I hope all of these experiences are able to encompass why I put all this time into these classes and activities and why I do so much of what other people might call work. Because while I have pulled many, many all-nighters (I’m pulling one right now trying to finish this op-ed), I’m thrilled to do every single thing I do because none of it feels like “work” to me. Every club memory–whether it’s teaching others to sail on Lake Michigan, pouring endless hours into prod night for this newspaper, putting on a wellness event in Ida or “politely” debating a resolution in Stuart–is filled with people I genuinely care about and enjoy spending time with. Each class, each study group, and each organization is of course a way for me to get closer to my degree, but more importantly, to help other students, benefit the local community, and to accomplish something meaningful while hanging out with my friends. This is also why you won’t really find a theme in what I do, and why none of it needs to be “useful”. The clubs that I have cared most about during my four years here span quantitative finance, health and wellness, community service, journalism, spatial data science, economics, club sports, and politics. That’s because, while I originally joined each club for its purpose, and took each class for its content (or to complete the quad major requirements), I stayed in each one because of the people I met—and the friends I made.

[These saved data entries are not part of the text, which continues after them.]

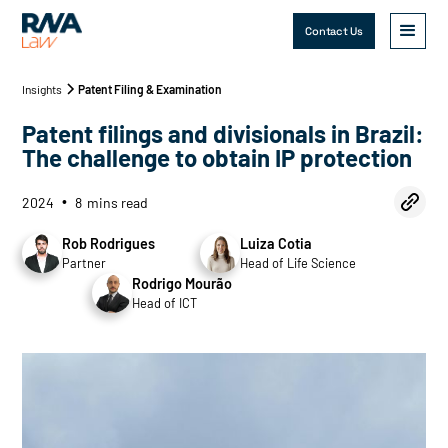
Contact Us
Insights
Patent Filing & Examination
Patent filings and divisionals in Brazil:
The challenge to obtain IP protection
2024
8
mins read
•
Rob Rodrigues
Luiza Cotia
Partner
Head of Life Science
Rodrigo Mourão
Head of ICT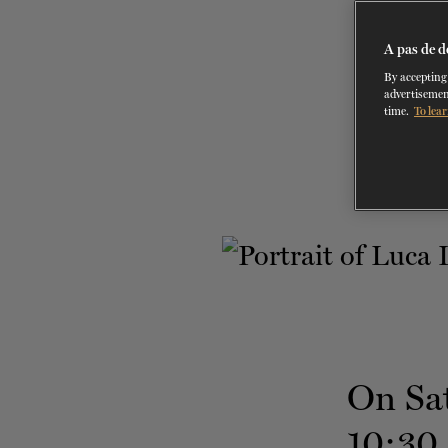
A pas de d
By accepting 
advertisemen
time.
To lear
On Sa
10:30 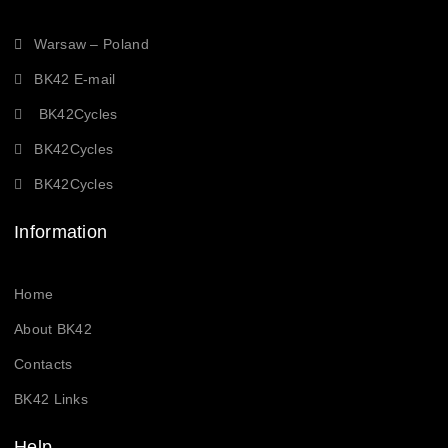
Warsaw – Poland
BK42 E-mail
BK42Cycles
BK42Cycles
BK42Cycles
Information
Home
About BK42
Contacts
BK42 Links
Help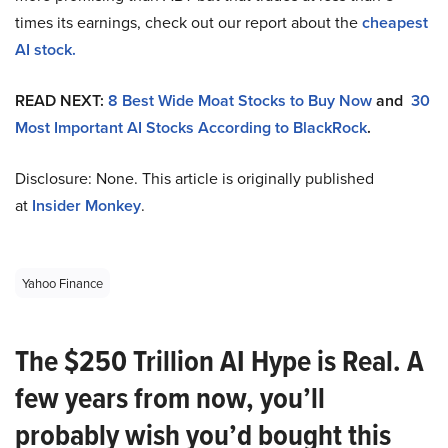
times its earnings, check out our report about the
cheapest
AI stock.
READ NEXT:
8 Best Wide Moat Stocks to Buy Now
and
30
Most Important AI Stocks According to BlackRock
.
Disclosure: None. This article is originally published
at
Insider Monkey
.
Yahoo Finance
The $250 Trillion AI Hype is Real. A
few years from now, you’ll
probably wish you’d bought this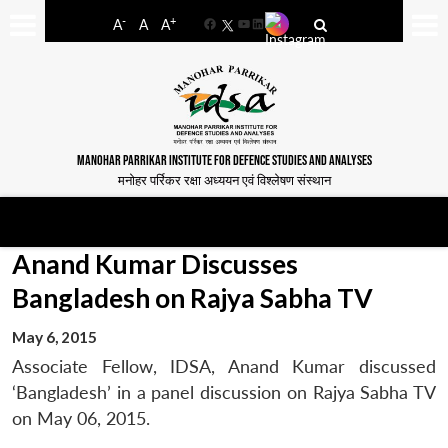
-
+
A
A
A
Facebook
YouTube
LinkedIn
MANOHAR PARRIKAR INSTITUTE FOR DEFENCE STUDIES AND ANALYSES
मनोहर पर्रिकर रक्षा अध्ययन एवं विश्लेषण संस्थान
Anand Kumar Discusses
Bangladesh on Rajya Sabha TV
May 6, 2015
Associate Fellow, IDSA, Anand Kumar discussed
‘Bangladesh’ in a panel discussion on Rajya Sabha TV
on May 06, 2015.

So to sum it all up, I enjoyed every single thing that I did in my four years here because of the amazing people I got to do it with. This probably isn’t a function of what I chose to do in any capacity—honestly, I’m sure I would have met amazing people here doing almost anything. This is a function of the people this University attracts. Despite its flaws, this University manages, year after year, to attract the kindest, smartest, most interesting individuals I’ve ever met. My friends are computer scientists who also take professional grade photographs, classics students engineering revolutionary technology, and online-chess-obsessed economists. They’re neurobiologists who love bathhouses, political campaign staffers who run our biggest campus events, and finance bros who make fantasy football their whole personality once a year. They’re future doctors who never grew out of their theater nerd phase, professional chefs who present advocacy work to the UN, and English teachers who collect swords.
Yet despite their varied interests (and trust me, I did none of them justice in this article), they all have one thing in common—they’re the best friends I could have ever asked for.
Justin Smith is a fourth-year in The College.